> **What the exercise asks**
Write out, unaltered, each line from the top of the records below down to the line where "Behandling af persondata (982, 628)" appears, that line included.

> **Extracted information**
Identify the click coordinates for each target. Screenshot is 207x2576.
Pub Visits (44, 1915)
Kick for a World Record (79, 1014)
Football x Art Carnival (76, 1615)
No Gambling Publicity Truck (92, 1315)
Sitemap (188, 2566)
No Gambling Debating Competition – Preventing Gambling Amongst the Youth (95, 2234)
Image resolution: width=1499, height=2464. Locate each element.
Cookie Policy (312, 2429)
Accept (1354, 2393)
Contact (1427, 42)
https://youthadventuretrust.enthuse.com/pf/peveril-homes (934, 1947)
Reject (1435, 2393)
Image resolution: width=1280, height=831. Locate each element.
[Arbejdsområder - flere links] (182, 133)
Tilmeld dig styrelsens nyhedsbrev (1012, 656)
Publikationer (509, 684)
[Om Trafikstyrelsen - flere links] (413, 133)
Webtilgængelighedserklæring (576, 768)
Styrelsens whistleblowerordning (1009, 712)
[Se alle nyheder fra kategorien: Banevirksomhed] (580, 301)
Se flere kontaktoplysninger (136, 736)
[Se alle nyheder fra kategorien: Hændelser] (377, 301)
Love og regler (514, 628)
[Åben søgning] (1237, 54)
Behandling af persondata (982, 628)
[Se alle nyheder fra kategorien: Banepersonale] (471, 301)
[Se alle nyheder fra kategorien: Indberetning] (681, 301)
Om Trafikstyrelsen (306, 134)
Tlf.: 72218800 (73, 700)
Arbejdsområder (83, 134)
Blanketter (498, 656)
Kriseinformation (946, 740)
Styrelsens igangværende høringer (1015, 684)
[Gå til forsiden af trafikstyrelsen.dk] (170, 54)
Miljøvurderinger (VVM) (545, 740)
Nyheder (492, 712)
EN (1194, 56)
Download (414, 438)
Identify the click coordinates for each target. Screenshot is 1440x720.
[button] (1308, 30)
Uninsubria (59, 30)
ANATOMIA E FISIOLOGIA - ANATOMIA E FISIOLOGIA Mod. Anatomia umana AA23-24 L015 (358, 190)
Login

> **Exercise solution**
Identify the click coordinates for each target. Screenshot is 207x2576.
Pub Visits (44, 1915)
Kick for a World Record (79, 1014)
Football x Art Carnival (76, 1615)
No Gambling Publicity Truck (92, 1315)
Sitemap (188, 2566)
No Gambling Debating Competition – Preventing Gambling Amongst the Youth (95, 2234)
Image resolution: width=1499, height=2464. Locate each element.
Cookie Policy (312, 2429)
Accept (1354, 2393)
Contact (1427, 42)
https://youthadventuretrust.enthuse.com/pf/peveril-homes (934, 1947)
Reject (1435, 2393)
Image resolution: width=1280, height=831. Locate each element.
[Arbejdsområder - flere links] (182, 133)
Tilmeld dig styrelsens nyhedsbrev (1012, 656)
Publikationer (509, 684)
[Om Trafikstyrelsen - flere links] (413, 133)
Webtilgængelighedserklæring (576, 768)
Styrelsens whistleblowerordning (1009, 712)
[Se alle nyheder fra kategorien: Banevirksomhed] (580, 301)
Se flere kontaktoplysninger (136, 736)
[Se alle nyheder fra kategorien: Hændelser] (377, 301)
Love og regler (514, 628)
[Åben søgning] (1237, 54)
Behandling af persondata (982, 628)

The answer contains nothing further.